Effect of Operating Conditions on Pollutants Concentration Emitted from a Spark Ignition Engine Fueled with Gasoline Bioethanol Blends

College of Engineering, University of Babylon, P.O. Box 4, Hilla, Babylon, Iraq

Received 18 September 2014; Revised 5 April 2015; Accepted 13 April 2015

Academic Editor: Onder Ozgener

Copyright © 2015 Haroun A. K. Shahad and Saad K. Wabdan. This is an open access article distributed under the Creative Commons Attribution License, which permits unrestricted use, distribution, and reproduction in any medium, provided the original work is properly cited.

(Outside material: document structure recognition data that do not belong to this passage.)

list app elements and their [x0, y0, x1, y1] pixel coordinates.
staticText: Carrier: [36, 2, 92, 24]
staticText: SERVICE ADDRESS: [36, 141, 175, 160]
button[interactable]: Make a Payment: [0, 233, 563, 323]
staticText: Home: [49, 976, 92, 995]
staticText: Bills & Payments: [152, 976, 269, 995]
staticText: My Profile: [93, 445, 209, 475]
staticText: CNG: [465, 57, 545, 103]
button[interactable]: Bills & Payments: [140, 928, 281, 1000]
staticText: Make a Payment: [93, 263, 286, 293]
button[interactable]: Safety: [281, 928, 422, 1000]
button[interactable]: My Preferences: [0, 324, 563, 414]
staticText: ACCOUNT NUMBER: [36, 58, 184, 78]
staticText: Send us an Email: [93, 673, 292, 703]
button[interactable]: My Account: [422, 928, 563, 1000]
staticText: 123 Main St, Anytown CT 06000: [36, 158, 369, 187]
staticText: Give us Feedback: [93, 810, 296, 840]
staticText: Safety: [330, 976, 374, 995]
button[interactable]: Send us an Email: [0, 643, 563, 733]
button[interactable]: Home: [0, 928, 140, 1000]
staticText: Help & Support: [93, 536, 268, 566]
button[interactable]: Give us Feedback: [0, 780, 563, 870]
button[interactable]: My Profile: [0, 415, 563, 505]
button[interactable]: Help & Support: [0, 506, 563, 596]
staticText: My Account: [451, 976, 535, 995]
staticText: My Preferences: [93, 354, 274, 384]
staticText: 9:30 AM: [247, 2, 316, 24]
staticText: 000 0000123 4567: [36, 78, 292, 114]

This study is an experimental investigation of the effect of bioethanol gasoline blending on exhaust emissions in terms of carbon dioxide CO2, carbon monoxide CO, unburnt hydrocarbons UHC, and nitric oxide NOx of a spark ignition engine. Tests are conducted at controlled throttle and variable speed condition over the range of 1200 to 2000 rpm with intervals 400 rpm. Different compression ratios are tested for each speed, namely (7,8,10, and 11). Pure gasoline and bioethanol gasoline blends are used. The bioethanol used is produced from Iraqi date crop (Zehdi). Blending is done on energy replacement bases. Ethanol energy ratio (EER) used is 5%, 10%, and 15%. At each of the three designated engine speeds, the torque is set as 0, 3, 7, 10, and 14 N·m. It is found that ethanol blending reduces CO and UHC concentration in the exhaust gases by about 45% and 40.15%, respectively, and increases NOx and CO2 concentrations in the exhaust gases by about 16.18% and 7.5%, respectively. It is found also that load and speed increase causes an increase in CO2 and NOx concentrations and reduces CO and UHC concentrations. It is also found that increasing the compression ratio causes the emissions of CO2 and NOx to decrease and those of CO and UHC to increase.

1. Introduction

In recent years, given the dramatically increasing demand of energy, public concern has steadily increased regarding a possible shortage of fossil fuel resources, energy safety policies, and environmental pollution regulations. The degradation of the global environment and the foreseeable future depletion of worldwide fossil fuel reserves have been the driving force to searching for alternative fuels that are sustainable and environmentally friendly. Ethanol fuel is one of the renewable fuels for addressing these issues. The potential of ethanol fuel in improving the performance of internal combustion engines has been recently the focus of many investigations [1, 2]. In 2005, the Australian Government’s Biofuels Taskforce reported that the environmental and human health impact of using ethanol as a biofuel was a major issue requiring resolution in order to guide national policy measures aimed at reducing greenhouse gas emissions. Because of the excellent miscibility of bioethanol with common gasoline, it can be used as an additive to partially replace the gasoline as an automotive fuel [3]. Such mixtures are normally named after the amount or percentage of ethanol contained in the blended fuel [3].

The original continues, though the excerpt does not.